In accordance with Merriam-Webster something that’s supplemental is something that supplements, or “completes or makes and addition” to something that lacking. Medicare Supplemental insurance does exactly that. It completes what is without the insurance that’s offered by Medicare.
If you should be turning 65, or when you yourself have been disabled for 24 months (receiving disability advantages from Social Security), you almost certainly qualify for Medicare (the government run medical health insurance program for the disabled and older people). The thing is, Medicare doesn’t purchase all of your healthcare costs. Following are a few of the costs not covered by Original Medicare (Medicare alone):
1. Your Part A Deductible
In 2010, the deductible for Medicare Part A (in-patient hospital insurance) is $1,100. This deductible applies to each “benefit period” which is 60 days in length. Here is an illustration:
Martha did not have Medicare Supplemental insurance and she had to get into a healthcare facility for 4 days because she was having some chest apply for medicare online pains and her doctor wanted to execute a procedure to remove some arterial blockage. Before some of the bills were paid, Martha had to cover $1,100 as a deductible.

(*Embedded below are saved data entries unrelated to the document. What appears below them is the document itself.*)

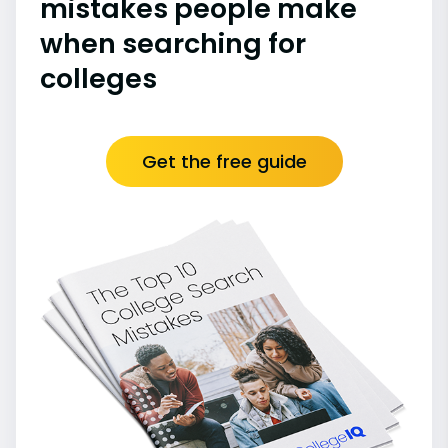
mistakes people make
when searching for
colleges
Get the free guide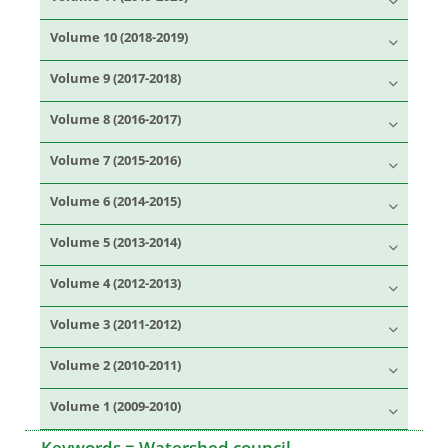
Volume 10 (2018-2019)
Volume 9 (2017-2018)
Volume 8 (2016-2017)
Volume 7 (2015-2016)
Volume 6 (2014-2015)
Volume 5 (2013-2014)
Volume 4 (2012-2013)
Volume 3 (2011-2012)
Volume 2 (2010-2011)
Volume 1 (2009-2010)
Keywords =
Watershed council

61 days after Martha was hospitalized, she had to return to a healthcare facility for a separate sickness. Because her 60 day benefit period had passed, she had to cover another $1,100 deductible.
2. Your Part B Deductible
The Part B deductible applies to “out-patient” expenses (like visits with your doctor). This deductible is $155 per year. Because Martha saw her doctor before he admitted her to a healthcare facility, in a healthcare facility, she also had to cover this deductible, plus 20% of her doctor’s fees. Martha’s doctor ordered some tests, such as an MRI and an EKG. When he didn’t like what he saw, he sent her to see a cardiologist. She also had to cover 20% of his fee.
3. Your Part B Coinsurance
Medicare is truly an 80/20 plan. What this signifies is that Medicare pays 80% of your out-patient expenses and you pay 20%. In cases like this, Martha had to cover 20% of the doctor’s bills (including the specialists she saw) and 20% of the cost for many of her diagnostic tests, like the MRI she received before she was hospitalized.
In Martha’s case, her total bill with this incident was over $2,400, because she did not have a Supplemental insurance policy. If Martha had Medicare Supplemental insurance, and specifically a Medicare Supplement Plan F, she would not have had to pay for any of these costs. Besides her Part B premium ($110.50 each month in 2010), and her Medicare Supplement premiums (in Martha’s case, it would have been $154 per month), all of Martha’s deductibles and co-insurance would have been paid by the insurance company.